Shame on me for getting this far into the story without mentioning that Miller has an eminently worthy songwriting foil in Old 97’s bassist Murry Hammond, Colin (Moulding) to Rhett’s Andy (Partridge), engaging in friendly one-upmanship and goading each other into ever-more-audacious moves. And on The Grand Theatre, it was Hammond who scored the hit with the exquisite REM-ish “How Lovely All It Was,” a track that I am still hearing on the radio on my long drives, and I am struck anew each time by the beauty and perfection of it.
Graveyard Whistling positions the Old 97’s in a reverb-drenched Southwestern production noir environment, like a spooked Calexico on the brown acid but in a really good studio. Sonics and songs are seamlessly coordinated. Undertones of sin and salvation throughout erupt to the surface in the (suddenly red-hot) advance single, “Good with God,” a smoldering duet with Brandi Carlisle.
When “Good with God” runs its course, there are any number of worthy and related follow-ups waiting in line. I’d bank on the album-opening “I Don’t Want to Die in this Town” (Hey, Rhett, you moved to the town that I don’t want to die in. What’s up with that?). The brilliant theological horseplay of “Jesus Loves You” has lasting cult-hit potential. “She Hates Everybody” turns misanthropy into a hurt love story. The band rolls along in its signature rumbustious train groove, but outside the train, the countryside is nocturnal and haunted. This record is nothing less than a field day for the muscular aggro-twang of lead guitarist Ken Bethea, who squalls his noise and waggles his Bigsby in a featured role throughout.
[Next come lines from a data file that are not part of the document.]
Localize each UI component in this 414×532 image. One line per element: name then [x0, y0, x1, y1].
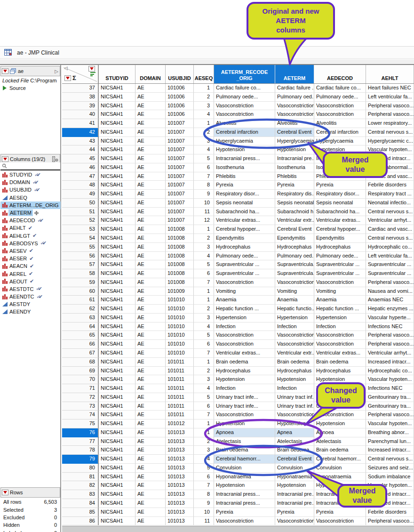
table-cell[interactable]: Supraventricular ...	[366, 260, 414, 269]
table-cell[interactable]: 11	[194, 208, 214, 217]
row-number-cell[interactable]: 82	[62, 481, 99, 490]
table-cell[interactable]: NICSAH1	[99, 331, 135, 340]
table-cell[interactable]: 101008	[166, 252, 194, 261]
table-cell[interactable]: NICSAH1	[99, 499, 135, 508]
table-cell[interactable]: Heart failures NEC	[366, 84, 414, 93]
table-cell[interactable]: NICSAH1	[99, 252, 135, 261]
table-cell[interactable]: Hyponatraemia	[314, 473, 366, 482]
row-number-cell[interactable]: 73	[62, 402, 99, 411]
row-number-cell[interactable]: 52	[62, 216, 99, 225]
table-cell[interactable]: Peripheral vasoco...	[366, 331, 414, 340]
table-cell[interactable]: 6	[194, 163, 214, 172]
table-cell[interactable]: 101008	[166, 269, 194, 278]
table-cell[interactable]: Infection	[275, 322, 314, 331]
row-number-cell[interactable]: 39	[62, 102, 99, 111]
table-cell[interactable]: AE	[135, 119, 166, 128]
table-cell[interactable]: Cerebral hypoper...	[214, 225, 275, 234]
table-cell[interactable]: Brain oedema	[275, 358, 314, 367]
table-cell[interactable]: Vasoconstriction	[314, 102, 366, 111]
table-cell[interactable]: Supraventricular ...	[214, 260, 275, 269]
table-cell[interactable]: NICSAH1	[99, 278, 135, 287]
table-cell[interactable]: AE	[135, 296, 166, 305]
table-cell[interactable]: AE	[135, 287, 166, 296]
table-cell[interactable]: 101011	[166, 375, 194, 384]
column-list-item-AETERM[interactable]: AETERM	[0, 209, 61, 217]
table-cell[interactable]: Vasoconstriction	[314, 340, 366, 349]
table-cell[interactable]: AE	[135, 393, 166, 402]
table-cell[interactable]: Hypotension	[275, 419, 314, 428]
table-cell[interactable]: AE	[135, 331, 166, 340]
table-cell[interactable]: 101011	[166, 358, 194, 367]
table-cell[interactable]: 101012	[166, 419, 194, 428]
row-number-cell[interactable]: 62	[62, 305, 99, 314]
row-number-cell[interactable]: 78	[62, 446, 99, 455]
row-number-cell[interactable]: 37	[62, 84, 99, 93]
table-cell[interactable]: Pulmonary oede...	[314, 93, 366, 102]
table-cell[interactable]: Urinary tract inf...	[275, 402, 314, 411]
table-cell[interactable]: Genitourinary tra...	[366, 393, 414, 402]
table-cell[interactable]: Brain oedema	[214, 446, 275, 455]
row-number-cell[interactable]: 85	[62, 508, 99, 517]
table-cell[interactable]: 101007	[166, 216, 194, 225]
table-cell[interactable]: AE	[135, 110, 166, 119]
table-cell[interactable]: Ventricular extr...	[275, 216, 314, 225]
table-cell[interactable]: NICSAH1	[99, 473, 135, 482]
table-cell[interactable]: Hepatic functio...	[275, 305, 314, 314]
table-cell[interactable]: AE	[135, 428, 166, 437]
table-cell[interactable]: 5	[194, 331, 214, 340]
column-list-item-AEENDY[interactable]: AEENDY	[0, 308, 61, 315]
table-cell[interactable]: AE	[135, 172, 166, 181]
row-number-cell[interactable]: 47	[62, 172, 99, 181]
table-cell[interactable]: AE	[135, 199, 166, 208]
table-cell[interactable]: Hypotension	[214, 375, 275, 384]
table-cell[interactable]: NICSAH1	[99, 296, 135, 305]
table-cell[interactable]: Hepatic function ...	[314, 305, 366, 314]
table-cell[interactable]: Vasoconstriction	[275, 517, 314, 526]
rows-stat-labeled[interactable]: Labeled0	[0, 529, 60, 532]
row-number-cell[interactable]: 72	[62, 393, 99, 402]
table-cell[interactable]: Cardiac and vasc...	[366, 225, 414, 234]
row-number-cell[interactable]: 56	[62, 252, 99, 261]
table-cell[interactable]: NICSAH1	[99, 375, 135, 384]
column-list-item-AEHLT[interactable]: AEHLT✔	[0, 224, 61, 232]
table-cell[interactable]: Apnoea	[314, 428, 366, 437]
table-cell[interactable]: Nausea and vomi...	[366, 287, 414, 296]
table-cell[interactable]: 1	[194, 296, 214, 305]
table-cell[interactable]: NICSAH1	[99, 163, 135, 172]
table-cell[interactable]: Intracranial press...	[214, 154, 275, 163]
row-number-cell[interactable]: 53	[62, 225, 99, 234]
table-cell[interactable]: Cerebral hypoper...	[314, 225, 366, 234]
table-cell[interactable]: AE	[135, 411, 166, 419]
table-cell[interactable]: Hypertension	[275, 314, 314, 322]
table-cell[interactable]: Pulmonary oed...	[275, 93, 314, 102]
row-number-cell[interactable]: 67	[62, 349, 99, 358]
column-list-item-DOMAIN[interactable]: DOMAIN✔✔	[0, 178, 61, 186]
table-cell[interactable]: Cardiac failure ...	[275, 84, 314, 93]
column-list-item-AEACN[interactable]: AEACN✔	[0, 262, 61, 270]
table-cell[interactable]: Ventricular extr...	[275, 349, 314, 358]
table-cell[interactable]: 3	[194, 314, 214, 322]
table-cell[interactable]: Infection	[314, 322, 366, 331]
table-cell[interactable]: NICSAH1	[99, 269, 135, 278]
row-number-cell[interactable]: 75	[62, 419, 99, 428]
row-number-cell[interactable]: 58	[62, 269, 99, 278]
table-cell[interactable]: 6	[194, 473, 214, 482]
table-cell[interactable]: 101006	[166, 110, 194, 119]
table-cell[interactable]: AE	[135, 305, 166, 314]
table-cell[interactable]: AE	[135, 340, 166, 349]
table-cell[interactable]: Peripheral vasoco...	[366, 340, 414, 349]
table-cell[interactable]: Cerebral Event	[275, 225, 314, 234]
table-cell[interactable]: NICSAH1	[99, 84, 135, 93]
row-number-cell[interactable]: 74	[62, 411, 99, 419]
table-cell[interactable]: Apnoea	[214, 428, 275, 437]
table-cell[interactable]: Central nervous s...	[366, 455, 414, 464]
row-number-cell[interactable]: 51	[62, 208, 99, 217]
row-number-cell[interactable]: 50	[62, 199, 99, 208]
table-cell[interactable]: AE	[135, 375, 166, 384]
row-number-cell[interactable]: 84	[62, 499, 99, 508]
table-cell[interactable]: 1	[194, 84, 214, 93]
table-cell[interactable]: 101013	[166, 490, 194, 499]
table-cell[interactable]: NICSAH1	[99, 314, 135, 322]
table-cell[interactable]: AE	[135, 260, 166, 269]
table-cell[interactable]: Respiratory disor...	[214, 190, 275, 199]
I weary of defending the late-period work of bands and artists as among their best. It happens a lot. The big eye may have looked away; the conditions of cultural relevance shift; good looks fade. But the honest and engaged artist gets better. It is just the way it works. That’s one reason why the sudden heat around “Good with God” is so heartening and exciting. Anyone who follows that lead through to the album is going to find a band both invigorated and utterly in command of their idiom, writing smarter and rocking harder than ever.
Old 97’s Graveyard Whistling was released on ATO Records on February 24. It is available in all the places. Give it a spin.